The Portuguese Sports played its last match of the year on August 9, being eliminated from Serie C of the Brazilian Championship. For Paraná Clube it was even worse: it ended its 2025 calendar in February with the end of the state championship. This is the reality of hundreds of soccer clubs in Brazil. The game is its core activity and without it it is not possible to raise or maintain a whole management and cast structure.
At the other end, clubs that compete for major national competitions face a game marathon, with no comparison anywhere in the world. In the main European leagues, the teams with the largest number of games in the season do not make 60 matches in Brazil, this is the average, and some teams exceed 80 games. Excessive amount affects the quality of the show, as athletes cannot recover satisfactorily and there are more risk of injury. In addition, it is harder to keep stadiums full, as the fan has to make up at least four matches a month at their stadium.
The CBF (Brazilian Football Confederation) hits these two assumptions in the presentation of the new calendar for the next four years. The volume of games of the larger clubs has to do mainly with state tournaments, which do not exist in other countries, and end up “squeezing” national competitions within later months. Among other measures announced, it was defined that local championships will be restricted to 11 dates (around 30% less than the current Paulistan, for example), ending in early March.
To attack the reduced calendar problem of smaller clubs, CBF has decided to expand the size of the C and D series by almost 50%to allow more clubs to access national divisions. In addition, and also to compensate for the reduction of state, the Brazil Cup will have more teams and will be reactivated the regional tournaments, currently restricted to the Northeast.
But some points still deserve attention. There are today state tournaments that pay financial quotas very attractive to participating clubs, sometimes even higher than national competitions, whose operating costs are naturally higher, given the needs of large travels.
Even increasing the amount of clubs in 33% in these tournaments, there will still be more than 700 teams from outside the national scene. Not to mention the challenge of women’s football, whose Brazilian championship lasts less than six months and most teams play around half of men.
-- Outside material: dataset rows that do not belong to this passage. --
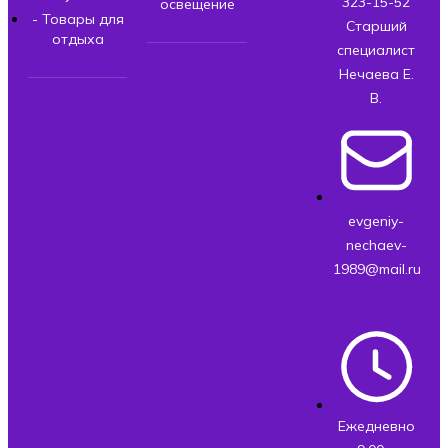
323-15-52
освещение
- Товары для
Старший
отдыха
специалист
Нечаева Е.
В.
evgeniy-
nechaev-
1989@mail.ru
Ежедневно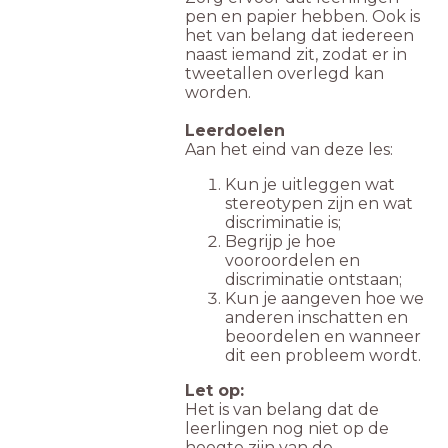
pen en papier hebben. Ook is
het van belang dat iedereen
naast iemand zit, zodat er in
tweetallen overlegd kan
worden.
Leerdoelen
Aan het eind van deze les:
Kun je uitleggen wat
stereotypen zijn en wat
discriminatie is;
Begrijp je hoe
vooroordelen en
discriminatie ontstaan;
Kun je aangeven hoe we
anderen inschatten en
beoordelen en wanneer
dit een probleem wordt.
Let op:
Het is van belang dat de
leerlingen nog niet op de
hoogte zijn van de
The change of the 2003 Brazilian Championship to the format of running points was an important advance in giving greater predictability and extending the calendar by the end of the year to the pyramid’s top clubs. During this period, the permanence of the state and the growth of the continental and world tournaments led to a pressing need for a new review in the model, which should also attack the absence problem of annual calendar for smaller clubs.
Almost 25 years later a new step is taken to give greater rationality to the football business, but important issues of economic feasibility remain.